Gerard said his gunner, a man named McAdoo, had been captured. Gerard said that he was a bazooka man and he likely would not have survived the day. But that didn’t make the loss any less painful. Gerard somehow made it through another year and was discharged on December 17, 1945.

After getting out of the Army, he attended Duluth Junior College and worked on a ship on the Great Lakes as a coal passer for a year. He went on to Macalester College and then the University of Minnesota, earning his degree in education, speech and drama. He met and married Joan Woolsey in 1950 and together they raised three daughters. Gerard was a Fulbright teacher in Holland in 1958- 59 and taught school in St. Louis Park for 36½ years. Lyle and Joan eventually moved to Lutsen where they lived until Joan’s passing in 2007.

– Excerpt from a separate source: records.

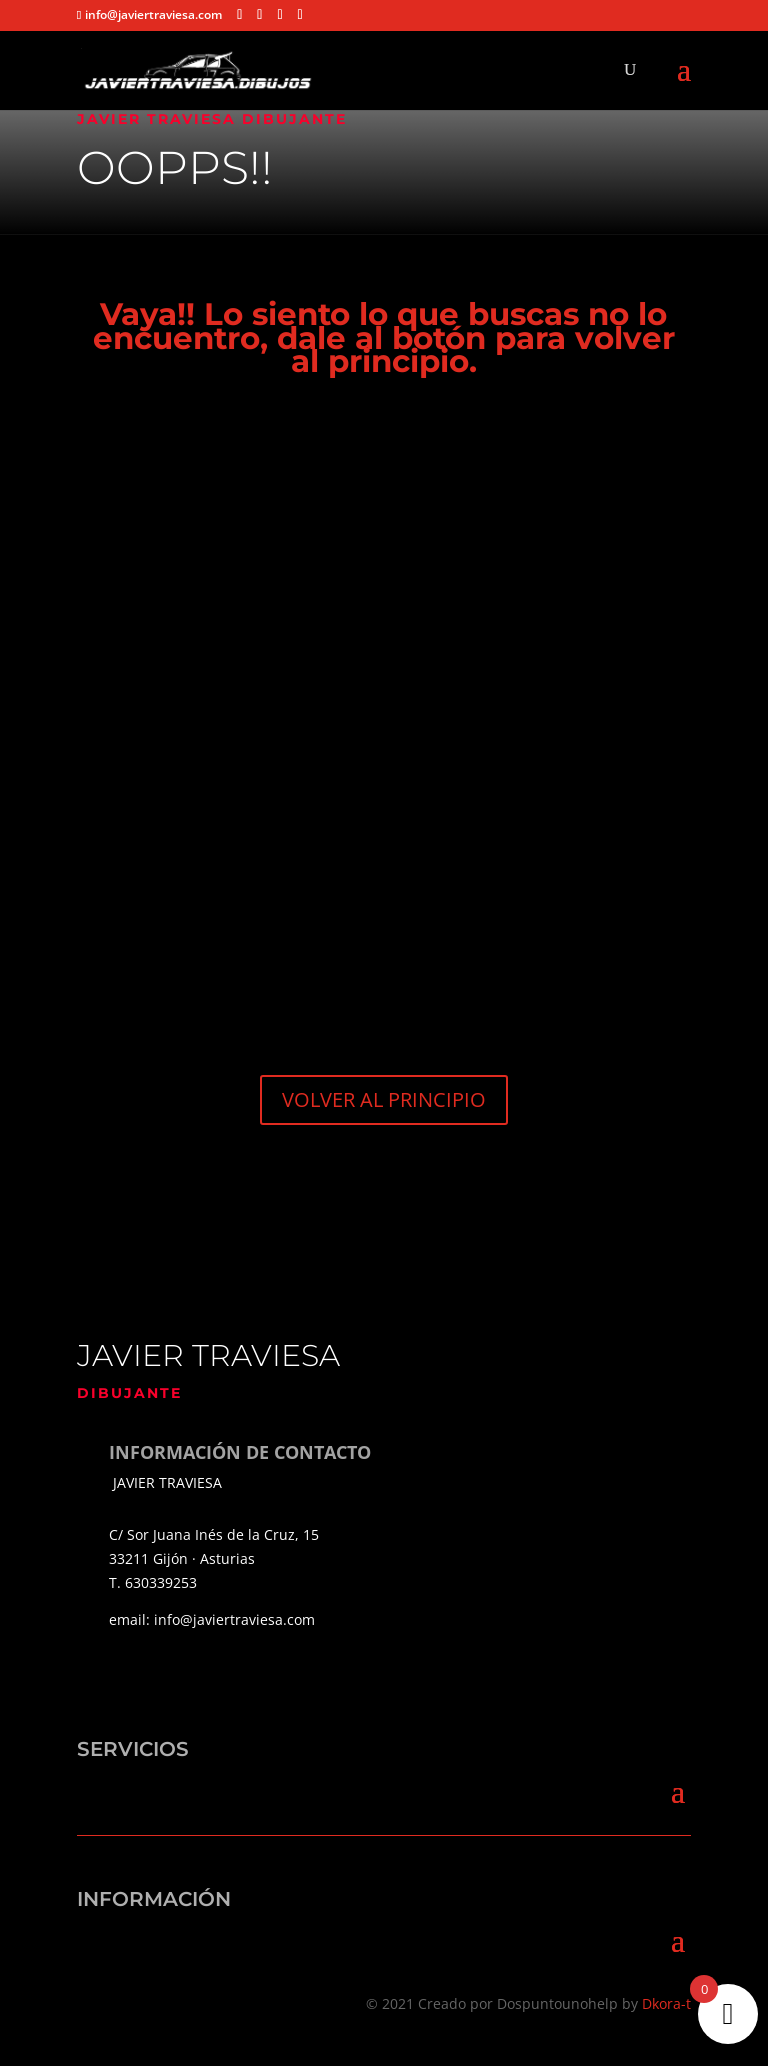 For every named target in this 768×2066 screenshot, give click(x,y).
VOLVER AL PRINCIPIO (384, 1099)
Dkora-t (666, 2003) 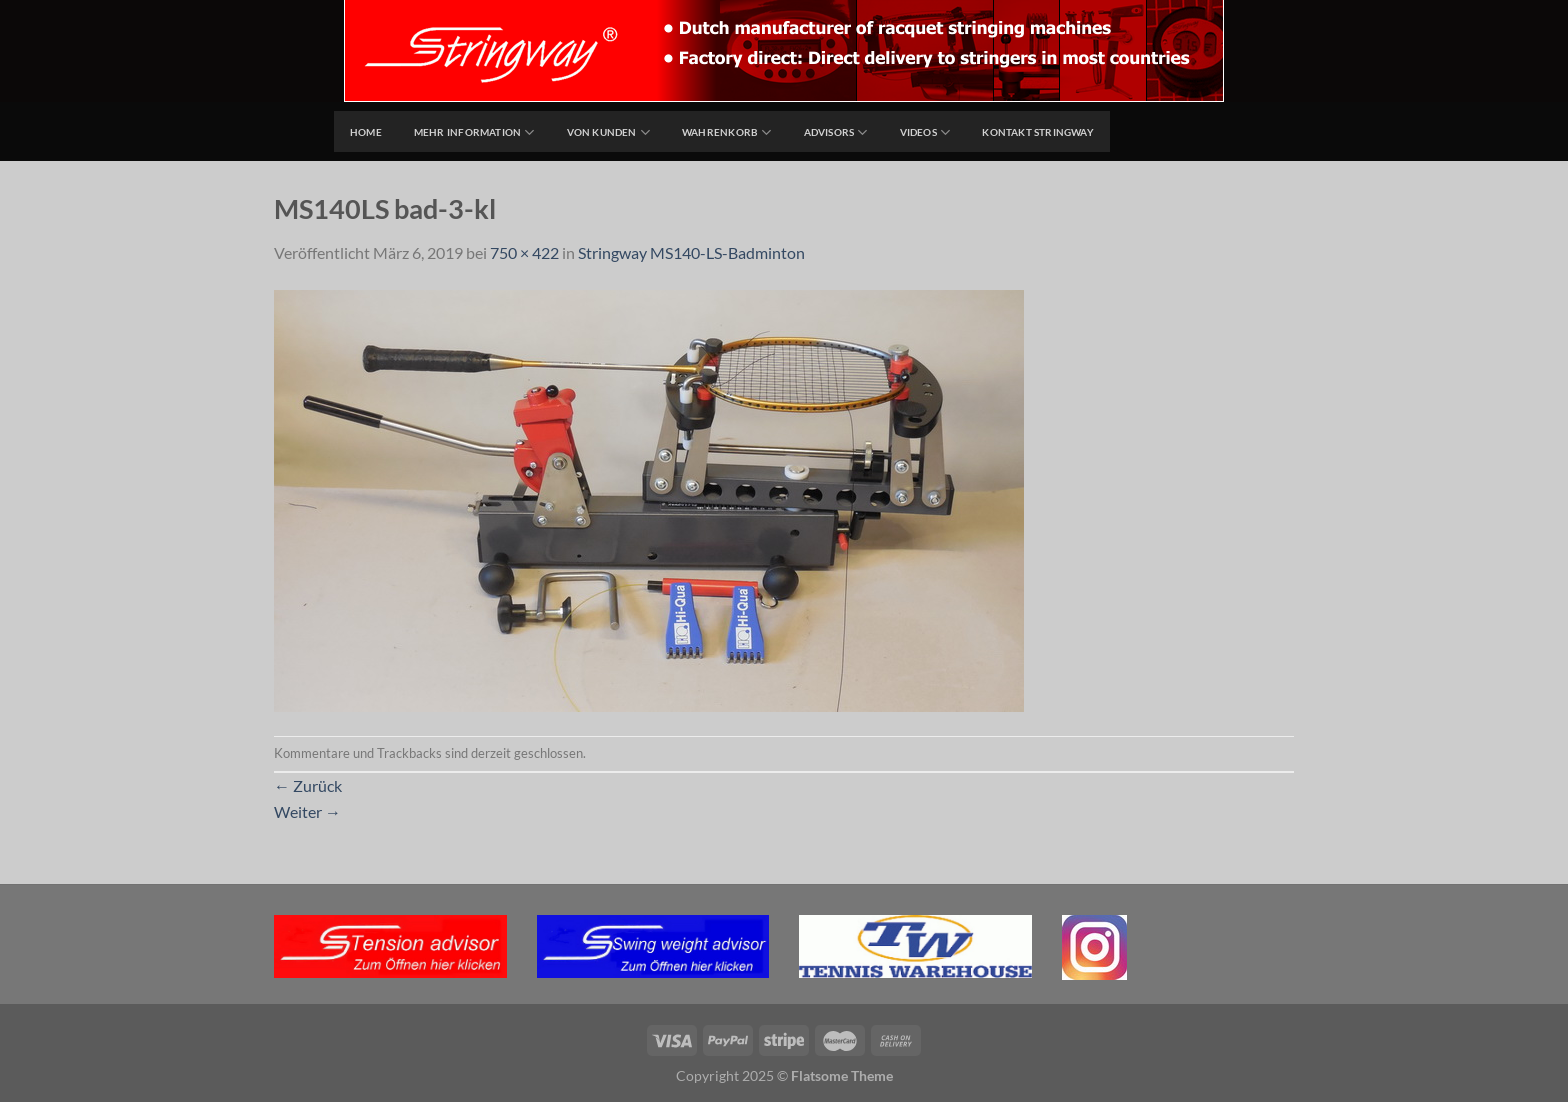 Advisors (836, 132)
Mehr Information (474, 132)
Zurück (308, 785)
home (366, 132)
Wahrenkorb (727, 132)
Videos (925, 132)
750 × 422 (524, 252)
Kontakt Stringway (1038, 132)
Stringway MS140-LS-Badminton (691, 252)
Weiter (307, 811)
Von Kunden (609, 132) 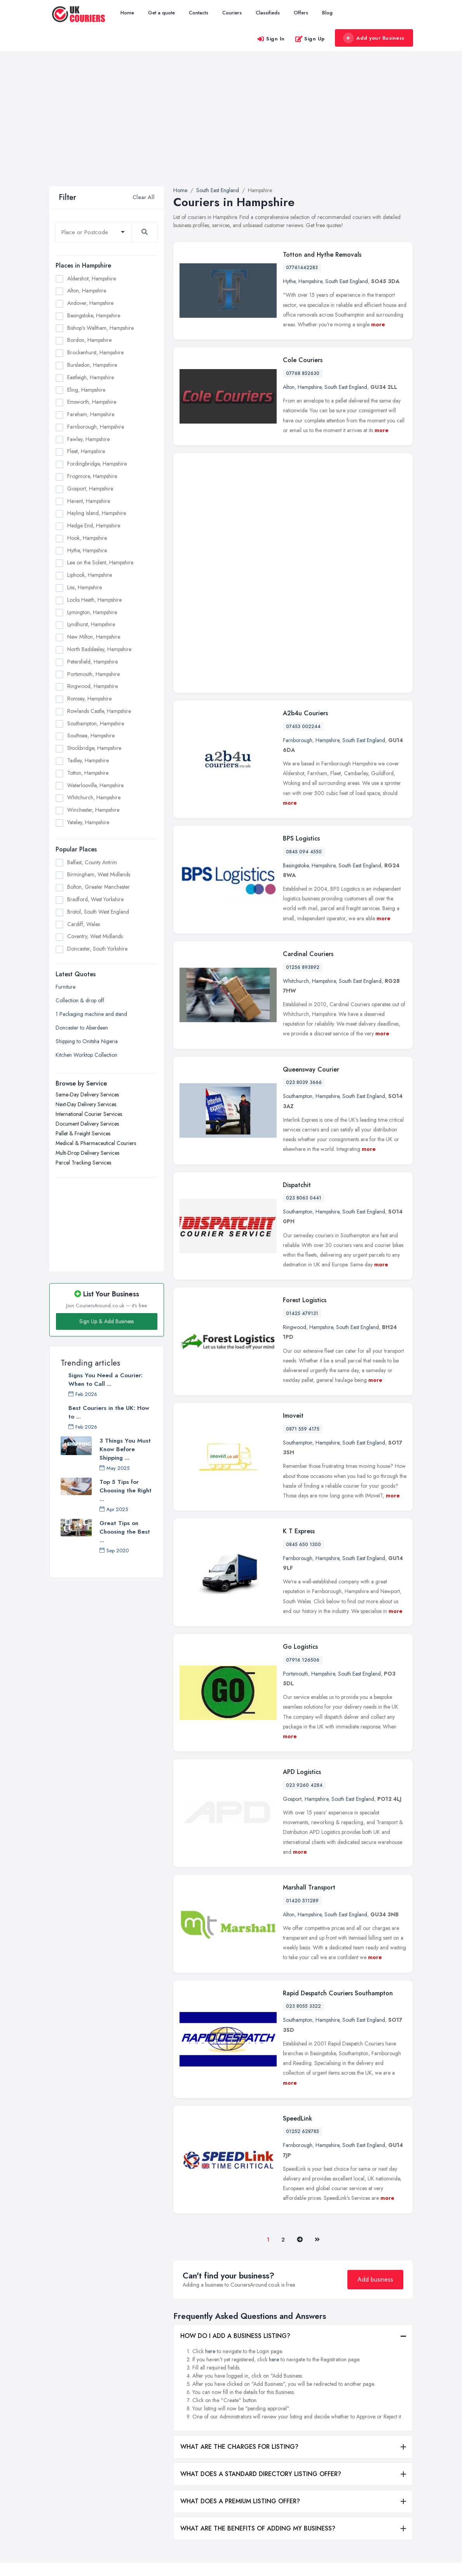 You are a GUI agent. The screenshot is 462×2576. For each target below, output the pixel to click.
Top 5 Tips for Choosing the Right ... (125, 1490)
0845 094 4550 (304, 683)
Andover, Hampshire (90, 303)
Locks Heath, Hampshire (94, 600)
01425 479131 (302, 1145)
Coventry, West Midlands (95, 936)
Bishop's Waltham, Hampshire (100, 328)
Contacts (198, 12)
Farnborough (297, 572)
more (378, 324)
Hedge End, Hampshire (93, 525)
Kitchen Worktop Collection (86, 1055)
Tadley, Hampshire (88, 760)
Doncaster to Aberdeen (82, 1027)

Gerard is known to many as “Grandpa Lyle.” You may have seen him reading to school children or to residents at the Care Center. He is involved in a number of community activities and has done all he can to keep the memory of his friend Frank DeMayo alive, through various charitable donations in his name.

Gerard insists, when you talk to him about his experience in World War II, “I’m no hero.”

To which this reporter—and likely all who know him— would disagree. To make it through the horror of war as he did, to continue to honor his fallen friend, and to live each day as he does, in service to others, is what makes Lyle Gerard a hero.